Seorang Pemain Akrobat dan Hujan

Pentas kedua sirkus teater Rictus dan Ine Febriyanti. Kali ini mereka tampil di tengah guyuran hujan buatan dan suhu yang dingin.

24 Maret 2014 | 00.00 WIB

Image of Tempo
Perbesar

Baca berita dengan sedikit iklan, klik di sini

Tubuh Anthony Weiss menggelantung di atas kasur. Bertumpu pada kekuatan otot lengan dan perut, dia melayang-layang dengan tali. Dan, sedari menit awal, Ine Febriyanti meluncurkan kalimat-kalimat puitis. Ia memerankan empat karakter: Penelope, Dido, Phaedra, dan Ariane.

Kita tak tahu di bagian mana Ine menjadi Penelope, Dido, Phaedra, atau Ariane.

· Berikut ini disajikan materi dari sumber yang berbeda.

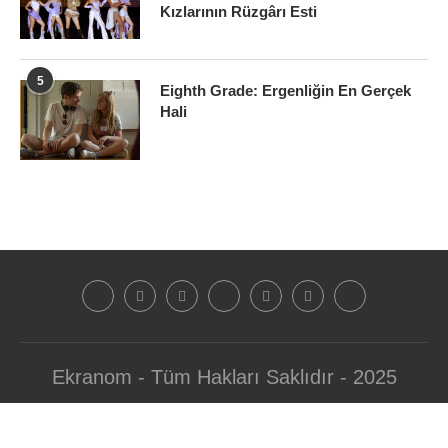
Kızlarının Rüzgârı Esti
5
Eighth Grade: Ergenliğin En Gerçek
Hali
Ekranom - Tüm Hakları Saklıdır - 2025
BAŞA DÖN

Dari kalimat-kalimatnya, keempat perempuan itu tampak mengalami keresahan. Tatkala air hujan diturunkan ke atas kasur, Ine memutari kasur: mencaci, mengutuk, dan meminta dewa menghukum sang kekasih. Suara guntur seperti melumpuhkan si lelaki, yang kemudian tersungkur di salah satu sisi kasur yang basah.

Ine Febriyanti dan Anthony Weiss mementaskan teater berjudul Drop di Teater Salihara, Pasar Minggu, Jakarta Selatan, pada Jumat dan Sabtu dua pekan lalu. Di bawah arahan sutradara David Bobee, teks diangkat dari puisi-puisi yang ditulis Publius Ovidius Naso, penyair Romawi. Puisi-puisi Ovid itu menginspirasi naskah Drop. "Drop berkisah tentang cinta perempuan yang jatuh cinta, ditinggalkan, dan terempas," ujar Bobee.

Weiss, 23 tahun, anggota kelompok teater asal Prancis, Rictus. Ia berjumpalitan, berayun, melayang, berputar, bersalto, bahkan melakukan adegan split dengan tali yang dipancang di langit-langit ruang Teater Salihara. Dia mengandalkan kekuatan otot perut, bisep, dan trisep serta keseimbangan tubuh. Ia juga membelitkan tali ke badan atau tangannya dan bergelantungan ketika tali ditarik ke atas.

Sebetulnya gerakan seperti itu sudah biasa bagi pria yang menekuni akrobat sejak usia 7 tahun tersebut. Tapi kali ini Weiss harus berakrobat di bawah curahan hujan buatan. Aksi ini berbahaya karena tali rawan terlepas. Tubuh juga bisa terpeleset, tergelincir, dan terjatuh di lantai. "Memang sedikit licin, tapi jadi lebih dramatis," kata Weiss, yang rutin berlatih akrobat empat-lima jam sehari.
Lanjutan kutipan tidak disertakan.